Clara asiente cuando Valerie posa la
mano sobre su hombro y de nuevo se deja conducir por ella, entonces repara en
un detalle que no había apreciado antes: un pequeño animal cuadrúpedo, negro y
con cuernos, se pasea por la sala.
—¿Eso
es una cabra? —está a punto de verbalizar mientras sale de la estancia, pero
se contiene.
El aseo no cuenta con pestillo en la
puerta. Clara extrae el teléfono de su pequeña mochila.
—Cinco llamadas perdidas de AAMamá, cuatro por ciento de batería, merde. Vamos Mija, cógelo —quinto tono
de llamada—, cógelo tía, cógelo —y el teléfono se apaga—. Merde, merde, merde.
—Cielo, ¿te encuentras bien? —requiere
Valerie, tocando levemente con los nudillos al otro lado de la puerta.
—Sí, sí, perdón. Sólo que con los
nervios que he pasado creo que tengo mal la barriga —un tanto humillante aunque
de nuevo muy creíble.
—Tranquila, muchacha, no te preocupes
por nada, tómate el tiempo que necesites.
Una ventana, un poco alta. Un taburete,
más que suficiente. Atisba el exterior, es el patio por el que accedieron a la
casa. De nuevo huir, esta vez despacio, haciendo el menor ruido posible. Afuera
el camino inverso, de vuelta a la barahúnda.
—Por favor, por favor —sus súplicas son
atendidas, la puerta se puede abrir fácilmente desde dentro. Asoma con cuidado
la cabeza, la calle parece despejada a su derecha. Escapa—. El metro... que no
esté cerrado el metro —y una vez más se cumplen sus deseos: increíble y
aparente normalidad.
Llega a la residencia de estudiantes y a
su habitación sin mayor novedad.
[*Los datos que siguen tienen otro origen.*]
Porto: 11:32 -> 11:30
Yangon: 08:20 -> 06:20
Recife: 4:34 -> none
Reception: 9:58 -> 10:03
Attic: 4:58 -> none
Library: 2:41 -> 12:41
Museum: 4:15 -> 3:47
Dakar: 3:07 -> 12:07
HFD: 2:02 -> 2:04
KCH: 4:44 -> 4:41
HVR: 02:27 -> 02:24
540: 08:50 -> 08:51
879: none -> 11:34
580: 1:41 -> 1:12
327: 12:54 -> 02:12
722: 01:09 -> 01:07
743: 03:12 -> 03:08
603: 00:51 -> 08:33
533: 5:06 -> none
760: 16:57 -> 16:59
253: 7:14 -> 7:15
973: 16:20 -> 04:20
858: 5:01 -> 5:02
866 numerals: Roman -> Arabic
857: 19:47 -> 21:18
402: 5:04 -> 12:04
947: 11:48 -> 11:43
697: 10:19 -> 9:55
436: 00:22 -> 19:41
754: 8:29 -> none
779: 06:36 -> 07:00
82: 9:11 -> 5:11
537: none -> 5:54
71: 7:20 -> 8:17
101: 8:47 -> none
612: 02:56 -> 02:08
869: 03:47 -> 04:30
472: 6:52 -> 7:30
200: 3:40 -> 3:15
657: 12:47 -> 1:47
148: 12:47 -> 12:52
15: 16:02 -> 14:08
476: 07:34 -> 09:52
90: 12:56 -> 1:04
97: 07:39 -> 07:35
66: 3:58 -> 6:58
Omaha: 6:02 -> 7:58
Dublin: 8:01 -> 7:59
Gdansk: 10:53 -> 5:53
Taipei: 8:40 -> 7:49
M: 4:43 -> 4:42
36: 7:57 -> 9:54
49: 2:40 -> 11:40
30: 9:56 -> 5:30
Conecta el cargador a su teléfono móvil que
tarda unos minutos en resucitar y comienzan
a entrar mensajes de llamadas perdidas: de Maja —a buenas horas—, de algunos
de los del grupo, de su madre —más numerosas que todas las demás juntas—.
Llamar a AAMamá.
—Mamá, hola. Acabo de llegar a casa y
veo que me has estado llamando.
—¡Ay! Hija, qué alivio escucharte,
estaba muy preocupada. Han abierto todos los informativos de la televisión con
los disturbios de París. ¿No te habrán pillado a ti?